[YOUR TASK] Among the entries, find the lines with the string "Institut" and copy them.

[DATA FOR THIS TASK]
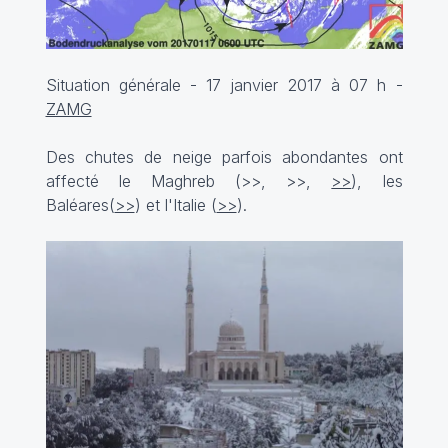
Situation générale - 17 janvier 2017 à 07 h -
ZAMG
Des chutes de neige parfois abondantes ont
affecté le Maghreb (
>>
,
>>,
>>
), les
Baléares(
>>
) et l'Italie (
>>
).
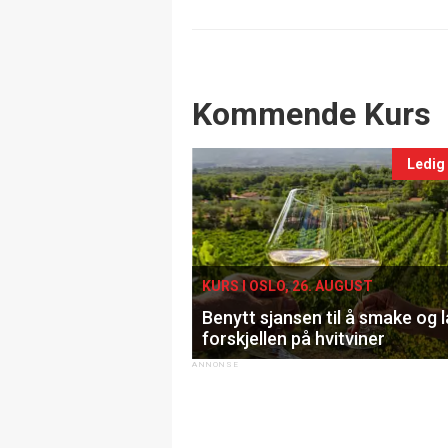
Events
Kommende Kurs
Ledig
KURS I OSLO, 26. AUGUST
Benytt sjansen til å smake og 
forskjellen på hvitviner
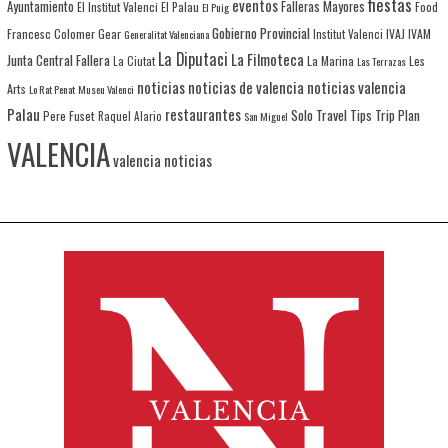
fiestas
eventos
Ayuntamiento
Falleras Mayores
El Institut Valenci
El Palau
Food
El Puig
Gobierno Provincial
Francesc Colomer
Gear
IVAJ
IVAM
Generalitat Valenciana
Institut Valenci
La Diputaci
La Filmoteca
Junta Central Fallera
La Marina
Les
La Ciutat
Las Terrazas
noticias
noticias de valencia
noticias valencia
Arts
Lo Rat Penat
Museu Valenci
Palau
restaurantes
Solo Travel
Tips
Trip Plan
Pere Fuset
Raquel Alario
San Miguel
VALENCIA
valencia noticias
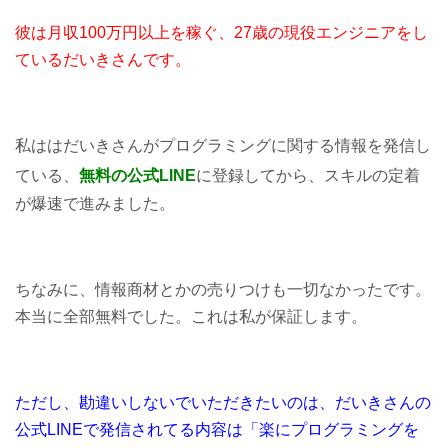
彼は月収100万円以上を稼ぐ、27歳の現役エンジニアをし
ているだいきさんです。
私ははだいきさんがプログラミングに関する情報を発信し
ている、
無料の公式LINE
に登録してから、スキルの定着
が爆速で進みました。
ちなみに、情報商材とかの売りつけも一切なかったです。
本当に全部無料でした。これは私が保証します。
ただし、勘違いしないでいただきたいのは、だいきさんの
公式LINEで発信されてる内容は「楽にプログラミングを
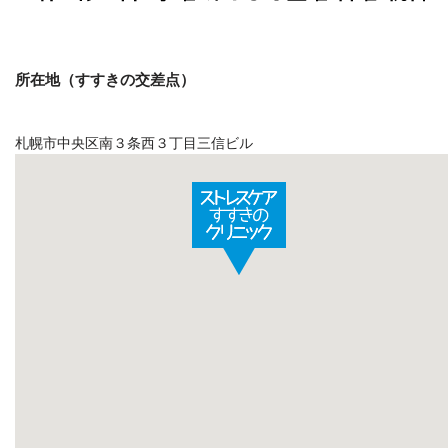
所在地（すすきの交差点）
札幌市中央区南３条西３丁目三信ビル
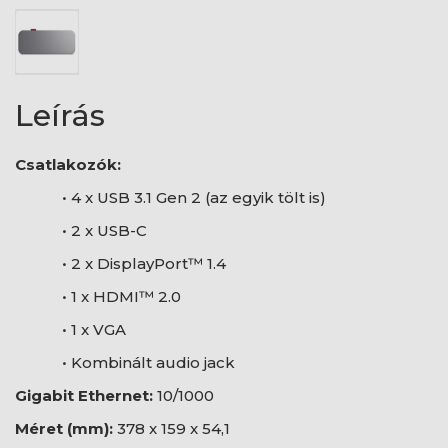
Leírás
Csatlakozók:
• 4 x USB 3.1 Gen 2 (az egyik tölt is)
• 2 x USB-C
• 2 x DisplayPort™ 1.4
• 1 x HDMI™ 2.0
• 1 x VGA
• Kombinált audio jack
Gigabit Ethernet:
10/1000
Méret (mm):
378 x 159 x 54,1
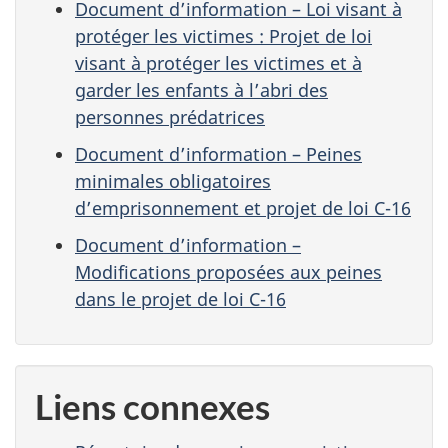
Document d’information – Loi visant à
protéger les victimes : Projet de loi
visant à protéger les victimes et à
garder les enfants à l’abri des
personnes prédatrices
Document d’information – Peines
minimales obligatoires
d’emprisonnement et projet de loi C-16
Document d’information –
Modifications proposées aux peines
dans le projet de loi C-16
Liens connexes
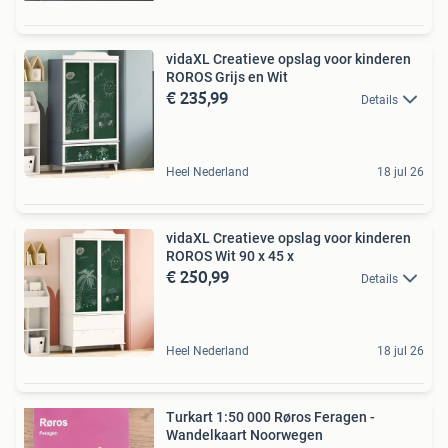
vidaXL Creatieve opslag voor kinderen
ROROS Grijs en Wit
€ 235,99
Details
Heel Nederland
18 jul 26
vidaXL Creatieve opslag voor kinderen
ROROS Wit 90 x 45 x
€ 250,99
Details
Heel Nederland
18 jul 26
Turkart 1:50 000 Røros Feragen -
Wandelkaart Noorwegen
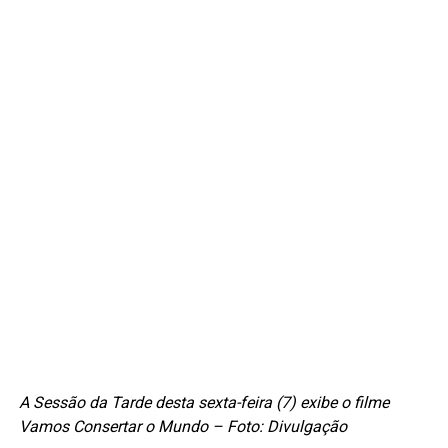
A Sessão da Tarde desta sexta-feira (7) exibe o filme
Vamos Consertar o Mundo – Foto: Divulgação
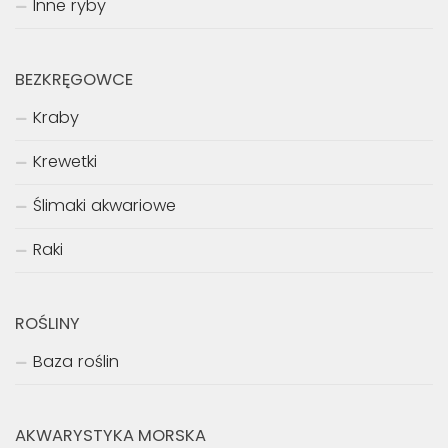
Inne ryby
BEZKRĘGOWCE
Kraby
Krewetki
Ślimaki akwariowe
Raki
ROŚLINY
Baza roślin
AKWARYSTYKA MORSKA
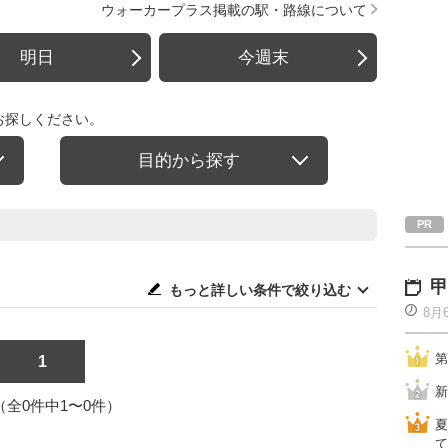
ウォーカープラス掲載の駅・路線について
明日
今週末
お探しください。
目的から探す
甲
もっと詳しい条件で絞り込む
8月
第
1
新
1（全0件中1〜0件）
夏
て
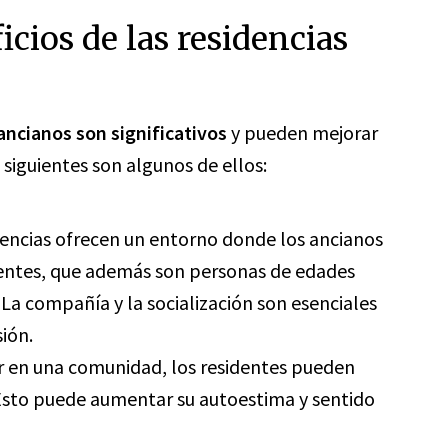
icios de las residencias
 ancianos son significativos
y pueden mejorar
s siguientes son algunos de ellos:
idencias ofrecen un entorno donde los ancianos
dentes, que además son personas de edades
 La compañía y la socialización son esenciales
sión.
vir en una comunidad, los residentes pueden
 Esto puede aumentar su autoestima y sentido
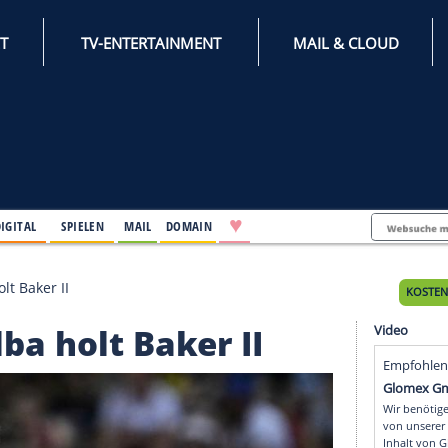
INTERNET
TV-ENTERTAINMENT
♥
IFESTYLE
DIGITAL
SPIELEN
MAIL
DOMAIN
m: Alba holt Baker II
 Alba holt Baker II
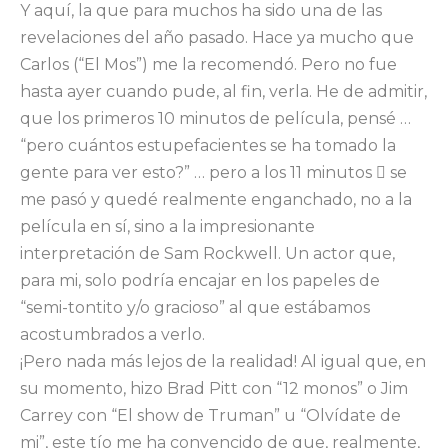
Y aquí, la que para muchos ha sido una de las
revelaciones del año pasado. Hace ya mucho que
Carlos (“El Mos”) me la recomendó. Pero no fue
hasta ayer cuando pude, al fin, verla. He de admitir,
que los primeros 10 minutos de película, pensé …
“pero cuántos estupefacientes se ha tomado la
gente para ver esto?” … pero a los 11 minutos  se
me pasó y quedé realmente enganchado, no a la
película en sí, sino a la impresionante
interpretación de Sam Rockwell. Un actor que,
para mi, solo podría encajar en los papeles de
“semi-tontito y/o gracioso” al que estábamos
acostumbrados a verlo.
¡Pero nada más lejos de la realidad! Al igual que, en
su momento, hizo Brad Pitt con “12 monos” o Jim
Carrey con “El show de Truman” u “Olvídate de
mi”, este tío me ha convencido de que, realmente,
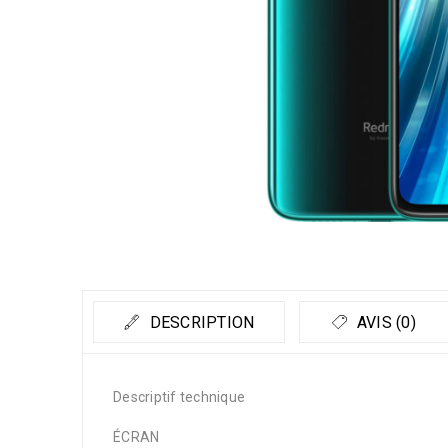
DESCRIPTION
AVIS (0)
Descriptif technique
ÉCRAN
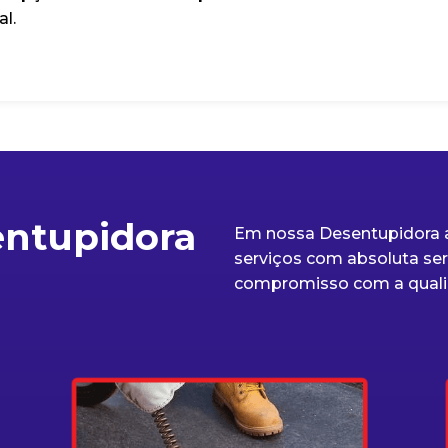
al.
entupidora
Em nossa Desentupidora a
serviços com absoluta seri
compromisso com a quali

[SOLVED PROBLEM]
El Institut Valenci
Institut Valenci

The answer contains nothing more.